*** Supplied material ***
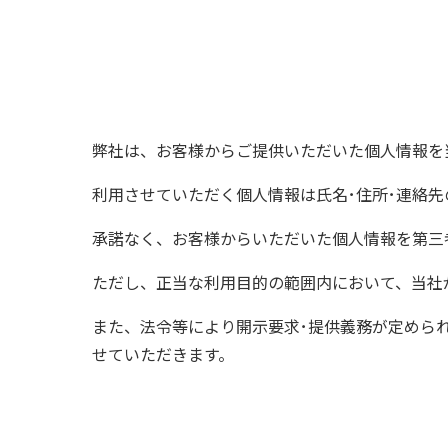
弊社は、お客様からご提供いただいた個人情報を
利用させていただく個人情報は氏名･住所･連絡
承諾なく、お客様からいただいた個人情報を第三
ただし、正当な利用目的の範囲内において、当社
また、法令等により開示要求･提供義務が定めら
せていただきます。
*** End of Supplied material ***
What to do: Would you write out all of the records exactly, omitting the pictures?

Exercise solution:
弊社は、お客様からご提供いただいた個人情報を
利用させていただく個人情報は氏名･住所･連絡
承諾なく、お客様からいただいた個人情報を第三
ただし、正当な利用目的の範囲内において、当社
また、法令等により開示要求･提供義務が定めら
せていただきます。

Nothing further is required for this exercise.